I am confident that if a cost-benefit analysis is done, it would show that the benefits outweigh the cost.

Clarifying 'Contemptuous treatment of cancer patients at UHWI'

We write in response to a People's Report article published in The Gleaner dated March 24, 2012 titled 'Contemptuous treatment of cancer patients at UHWI'.

The following information hopefully will clarify some misunderstandings expressed in the letter.

We empathise with the long wait times in the clinic and strive to give timely care to our many patients, but we also must continue to try not to limit the numbers that we see, so that needed treatments can be started without undue delays.

Our clinic area is shared space. There is no dedicated oncology clinic space in the hospital, and as such we have to use the designated area when it is available to us. This allows us a single day per week to have our clinic. We see patients from all over Jamaica, including May Pen, Mandeville, St Ann's Bay and, indeed, the Kingston Public Hospital, which apart from the Cornwall Regional Hospital has the only other oncology clinic in Jamaica.

On the day in question, we had 85 patients to see, and 22 of these patients required treatment in the chemotherapy unit. Patients requiring intravenous chemo-therapy or transfusion are seen first so that this treatment can be started early to allow time for the many hours it takes to complete these treatments.

Our patients are assigned to specific doctors and enjoy the familiarity and comfort of seeing the same doctors at each visit. This allows us to know their needs, problems and deal with them efficiently. Given the nature of their illnesses, we cannot predict how long each consultation will last. Doctors who are assigned to the ward for the month have to do rounds daily to care for the inpatients. That load is unpredictable, and the problems that those patients have vary from day to day.

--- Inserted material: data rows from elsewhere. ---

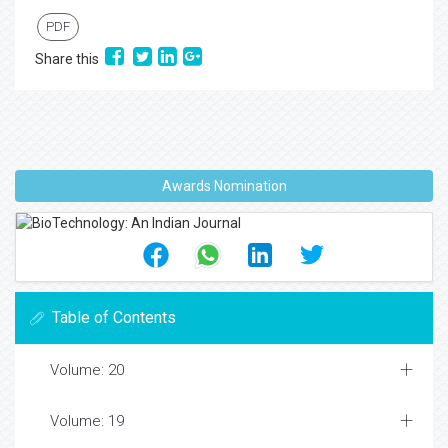
PDF
Share this
Awards Nomination
Table of Contents
Volume: 20
Volume: 19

Any patient who may be feeling unwell as they wait to see the doctor normally advises the nurse or doctors in the clinic, and that patient is assessed and managed as necessary once we are aware of the need for more urgent review.

In addition, we have doctors-in-training who need to discuss the patients that they see with their seniors to ensure the safe management of all patients. All of this takes time.

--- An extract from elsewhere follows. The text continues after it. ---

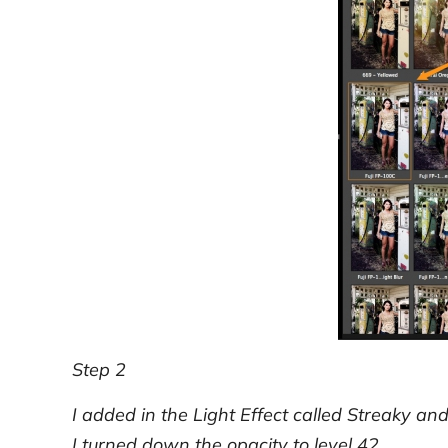
Step 2
I added in the Light Effect called Streaky an
I turned down the opacity to level 42.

These patients have serious illnesses. It affects the physicians as well, and amicable relations between medical staff promote efficiency without adversely affecting patient care.

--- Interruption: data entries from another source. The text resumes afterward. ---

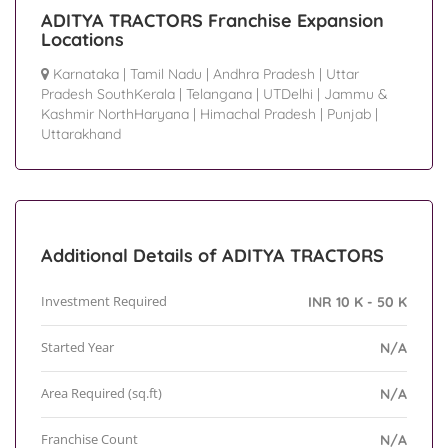
ADITYA TRACTORS Franchise Expansion
Locations
Karnataka
|
Tamil Nadu
|
Andhra Pradesh
|
Uttar
Pradesh SouthKerala
|
Telangana
|
UTDelhi
|
Jammu &
Kashmir NorthHaryana
|
Himachal Pradesh
|
Punjab
|
Uttarakhand
Additional Details of ADITYA TRACTORS
Investment Required
INR 10 K - 50 K
Started Year
N/A
Area Required (sq.ft)
N/A
Franchise Count
N/A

We have one telephone line in the clinic, which is used for contacting laboratories, arranging studies and having discussions with colleagues on matters of patient care. So our use of the telephone, including our personal cellphones, is in the normal conduct of our duties.

The clinic recently has undergone significant improvement in its facilities. As we all know, all these amenities come at a cost, and while we strive to improve facilities for patients, we will continue to have limitations due to affordability.

We hope, therefore, you can understand the constraints under which we operate and which contribute to these delays even as we strive to do better. All concerns, complaints, suggestions to improve care are welcome, but as we are not part of the South East Regional Health Authority would best be addressed either to the doctors in the clinic or the hospital CEO.